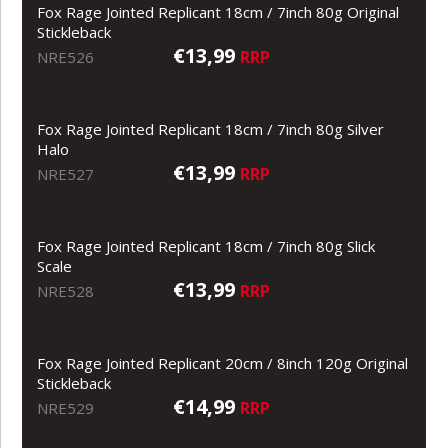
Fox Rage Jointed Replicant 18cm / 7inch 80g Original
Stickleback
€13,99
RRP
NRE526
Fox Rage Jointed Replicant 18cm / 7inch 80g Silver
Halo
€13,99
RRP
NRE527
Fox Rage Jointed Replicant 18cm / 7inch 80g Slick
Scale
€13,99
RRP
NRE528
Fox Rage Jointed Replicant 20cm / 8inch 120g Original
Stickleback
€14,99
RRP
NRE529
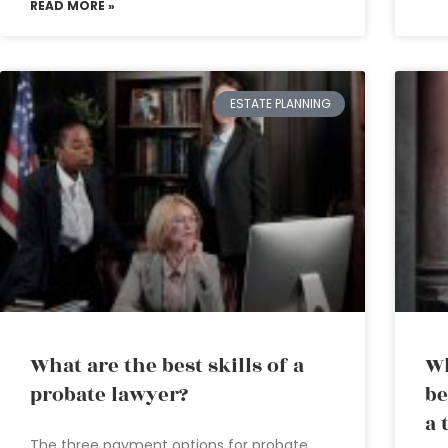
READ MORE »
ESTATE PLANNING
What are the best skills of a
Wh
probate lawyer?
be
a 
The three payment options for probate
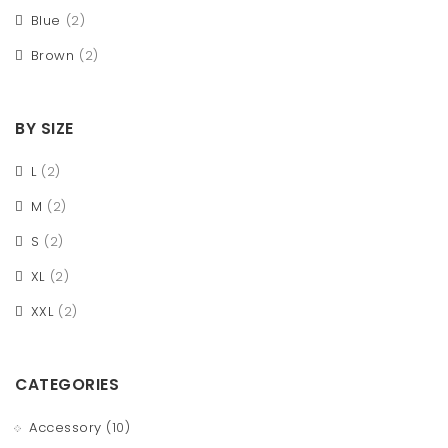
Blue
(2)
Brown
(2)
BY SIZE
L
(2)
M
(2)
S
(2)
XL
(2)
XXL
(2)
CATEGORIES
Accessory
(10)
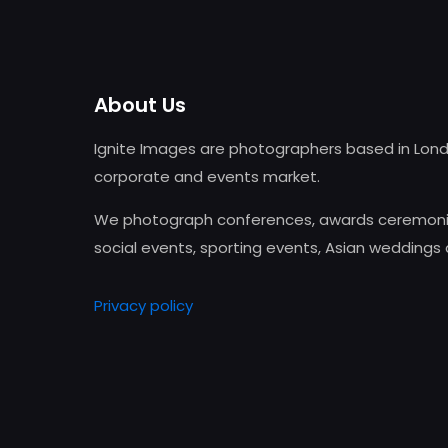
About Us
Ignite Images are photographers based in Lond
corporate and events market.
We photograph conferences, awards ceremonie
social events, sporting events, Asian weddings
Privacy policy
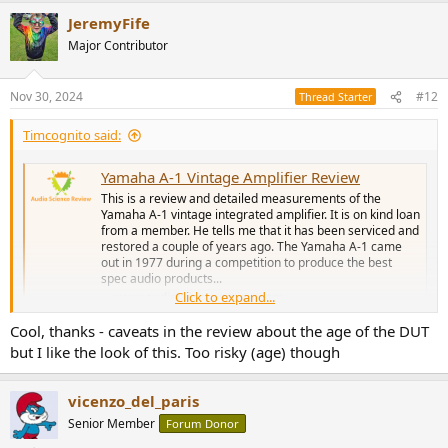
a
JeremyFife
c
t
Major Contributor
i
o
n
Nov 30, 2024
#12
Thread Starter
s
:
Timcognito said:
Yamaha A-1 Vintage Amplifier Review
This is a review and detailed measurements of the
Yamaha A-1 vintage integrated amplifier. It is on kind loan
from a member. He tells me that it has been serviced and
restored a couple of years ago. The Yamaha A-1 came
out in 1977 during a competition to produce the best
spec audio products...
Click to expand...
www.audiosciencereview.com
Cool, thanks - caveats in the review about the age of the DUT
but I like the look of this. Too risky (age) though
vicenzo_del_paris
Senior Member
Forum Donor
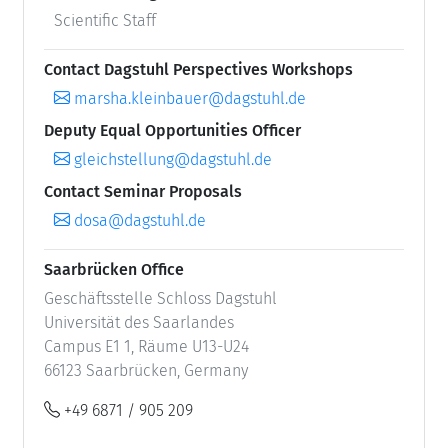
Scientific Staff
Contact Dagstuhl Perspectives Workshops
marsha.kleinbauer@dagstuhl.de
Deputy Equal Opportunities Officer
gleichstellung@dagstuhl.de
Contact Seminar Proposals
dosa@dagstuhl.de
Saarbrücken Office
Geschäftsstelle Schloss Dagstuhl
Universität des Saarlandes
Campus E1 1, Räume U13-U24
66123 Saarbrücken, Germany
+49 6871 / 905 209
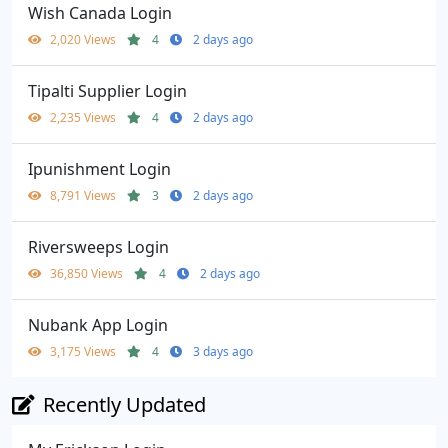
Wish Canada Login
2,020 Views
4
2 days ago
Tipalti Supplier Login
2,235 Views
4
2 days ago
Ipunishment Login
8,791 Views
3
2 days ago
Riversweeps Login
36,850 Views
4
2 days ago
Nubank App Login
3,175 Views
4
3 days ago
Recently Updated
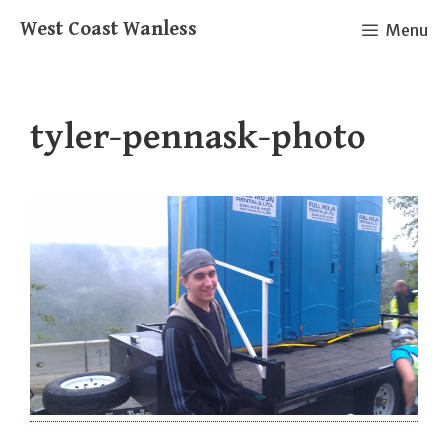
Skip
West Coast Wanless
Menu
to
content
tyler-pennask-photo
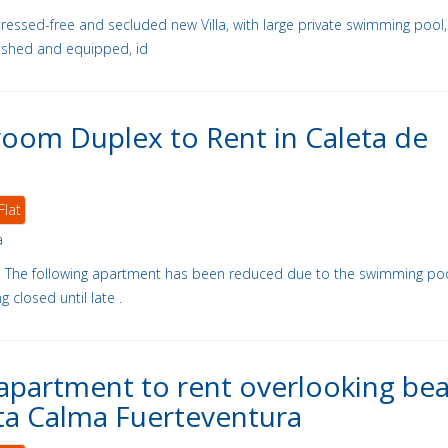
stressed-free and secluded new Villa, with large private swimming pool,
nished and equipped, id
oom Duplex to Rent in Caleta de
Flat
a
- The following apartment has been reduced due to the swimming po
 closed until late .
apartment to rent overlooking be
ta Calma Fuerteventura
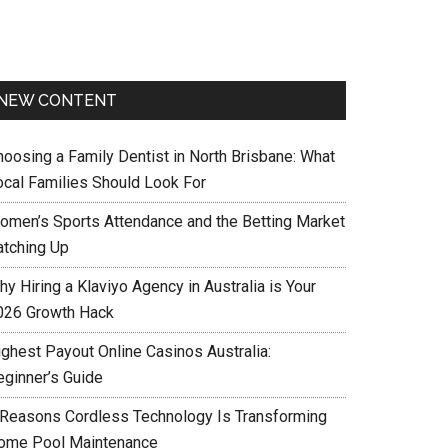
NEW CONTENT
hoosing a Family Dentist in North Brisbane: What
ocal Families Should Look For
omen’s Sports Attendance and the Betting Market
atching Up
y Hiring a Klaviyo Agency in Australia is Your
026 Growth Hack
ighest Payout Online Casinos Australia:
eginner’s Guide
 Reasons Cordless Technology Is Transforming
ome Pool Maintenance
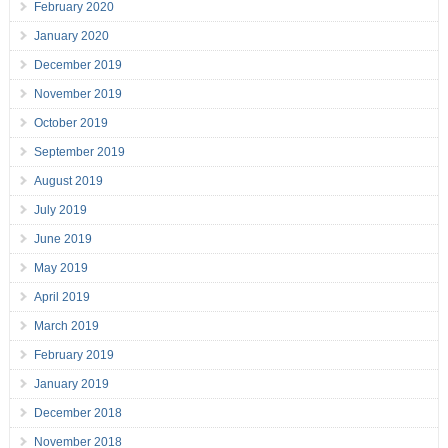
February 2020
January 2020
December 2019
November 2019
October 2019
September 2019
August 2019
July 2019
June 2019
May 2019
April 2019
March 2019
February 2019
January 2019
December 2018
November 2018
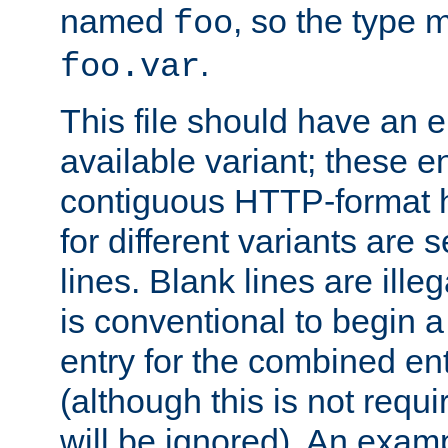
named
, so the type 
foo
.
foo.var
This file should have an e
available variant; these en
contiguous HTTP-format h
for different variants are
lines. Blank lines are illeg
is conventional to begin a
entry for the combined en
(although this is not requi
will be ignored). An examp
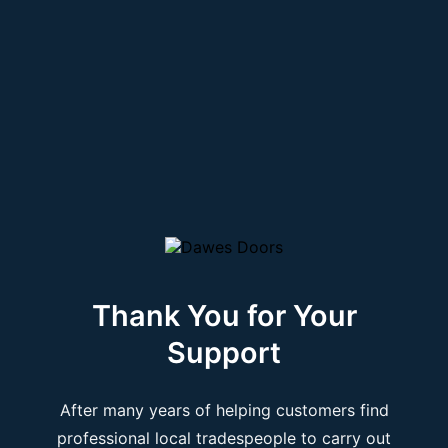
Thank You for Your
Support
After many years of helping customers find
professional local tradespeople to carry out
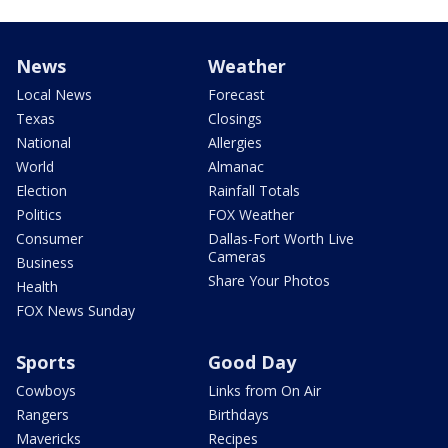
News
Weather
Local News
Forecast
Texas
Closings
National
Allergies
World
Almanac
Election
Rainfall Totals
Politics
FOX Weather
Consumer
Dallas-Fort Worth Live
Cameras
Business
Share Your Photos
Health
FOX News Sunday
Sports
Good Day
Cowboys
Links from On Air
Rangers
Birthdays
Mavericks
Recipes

---

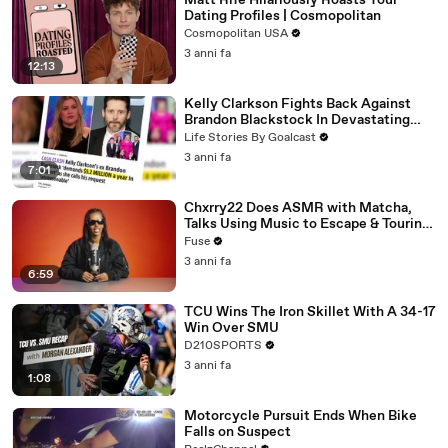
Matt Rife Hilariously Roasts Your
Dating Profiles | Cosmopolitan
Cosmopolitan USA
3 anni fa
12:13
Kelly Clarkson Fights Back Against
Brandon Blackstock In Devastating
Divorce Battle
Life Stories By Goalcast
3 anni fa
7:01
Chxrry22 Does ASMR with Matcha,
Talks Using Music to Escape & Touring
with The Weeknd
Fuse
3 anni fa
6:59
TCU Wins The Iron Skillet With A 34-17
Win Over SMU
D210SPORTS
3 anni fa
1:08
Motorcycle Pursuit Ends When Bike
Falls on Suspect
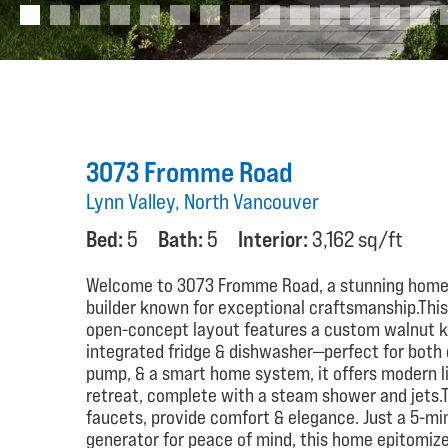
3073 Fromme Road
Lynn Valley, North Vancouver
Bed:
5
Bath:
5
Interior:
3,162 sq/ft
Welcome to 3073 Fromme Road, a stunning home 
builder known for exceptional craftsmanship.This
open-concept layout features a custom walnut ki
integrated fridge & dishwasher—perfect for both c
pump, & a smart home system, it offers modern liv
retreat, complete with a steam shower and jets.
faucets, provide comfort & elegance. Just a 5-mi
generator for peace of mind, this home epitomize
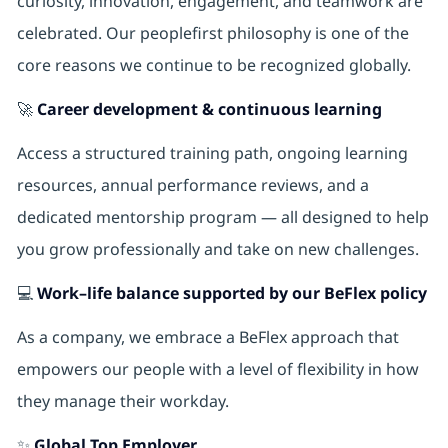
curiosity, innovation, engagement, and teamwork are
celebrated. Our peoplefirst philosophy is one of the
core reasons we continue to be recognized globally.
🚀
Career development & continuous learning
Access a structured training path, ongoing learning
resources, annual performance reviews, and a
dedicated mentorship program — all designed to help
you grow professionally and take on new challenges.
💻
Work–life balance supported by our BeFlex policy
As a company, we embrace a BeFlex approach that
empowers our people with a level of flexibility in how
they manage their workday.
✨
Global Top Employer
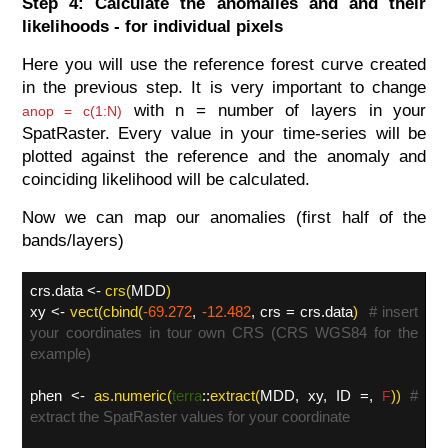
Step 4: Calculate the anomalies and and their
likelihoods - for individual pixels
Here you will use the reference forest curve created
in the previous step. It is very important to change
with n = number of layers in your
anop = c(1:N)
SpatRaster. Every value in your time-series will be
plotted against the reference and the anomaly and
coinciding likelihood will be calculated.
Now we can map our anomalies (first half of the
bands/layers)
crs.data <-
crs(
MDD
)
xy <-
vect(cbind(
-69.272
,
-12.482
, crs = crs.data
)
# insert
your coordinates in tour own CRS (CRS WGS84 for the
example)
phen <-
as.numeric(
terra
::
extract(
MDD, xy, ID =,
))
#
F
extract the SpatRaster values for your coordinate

• **THE TASK**
In the entries above, one line contains "Fox Rage Jointed Replicant 18cm / 7inch 80g Original" and another contains "Fox Rage Jointed Replicant 20cm". Reproduce exactly those two lines and the lines between them, nothing else.

• **TASK ANSWER**
Fox Rage Jointed Replicant 18cm / 7inch 80g Original
Stickleback
€13,99
RRP
NRE526
Fox Rage Jointed Replicant 18cm / 7inch 80g Silver
Halo
€13,99
RRP
NRE527
Fox Rage Jointed Replicant 18cm / 7inch 80g Slick
Scale
€13,99
RRP
NRE528
Fox Rage Jointed Replicant 20cm / 8inch 120g Original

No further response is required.